WORK ITEM: The response must contain every line below in which "primer" appears.

SUPPLIED DATA:
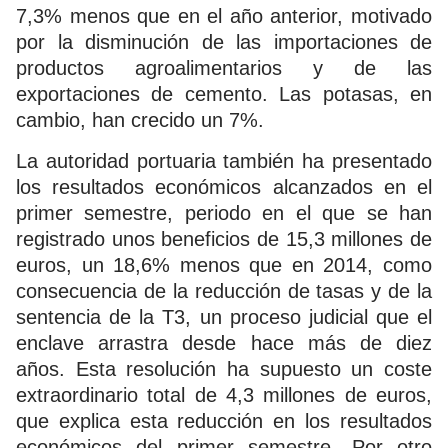
7,3% menos que en el año anterior, motivado
por la disminución de las importaciones de
productos agroalimentarios y de las
exportaciones de cemento. Las potasas, en
cambio, han crecido un 7%.
La autoridad portuaria también ha presentado
los resultados económicos alcanzados en el
primer semestre, periodo en el que se han
registrado unos beneficios de 15,3 millones de
euros, un 18,6% menos que en 2014, como
consecuencia de la reducción de tasas y de la
sentencia de la T3, un proceso judicial que el
enclave arrastra desde hace más de diez
años. Esta resolución ha supuesto un coste
extraordinario total de 4,3 millones de euros,
que explica esta reducción en los resultados
económicos del primer semestre. Por otro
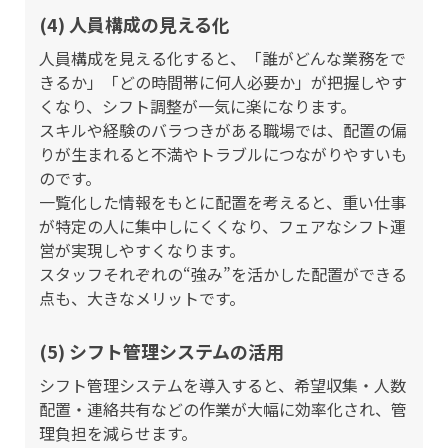
(4) 人員構成の見える化
人員構成を見える化すると、「誰がどんな業務をで
きるか」「どの時間帯に何人必要か」が把握しやす
くなり、シフト調整が一気に楽になります。
スキルや経験のバラつきがある職場では、配置の偏
りが生まれると不満やトラブルにつながりやすいも
のです。
一覧化した情報をもとに配置を考えると、重い仕事
が特定の人に集中しにくくなり、フェアなシフト運
営が実現しやすくなります。
スタッフそれぞれの“強み”を活かした配置ができる
点も、大きなメリットです。
(5) シフト管理システムの活用
シフト管理システムを導入すると、希望収集・人数
配置・連絡共有などの作業が大幅に効率化され、管
理負担を減らせます。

ANSWER AREA:
primer semestre, periodo en el que se han
económicos del primer semestre. Por otro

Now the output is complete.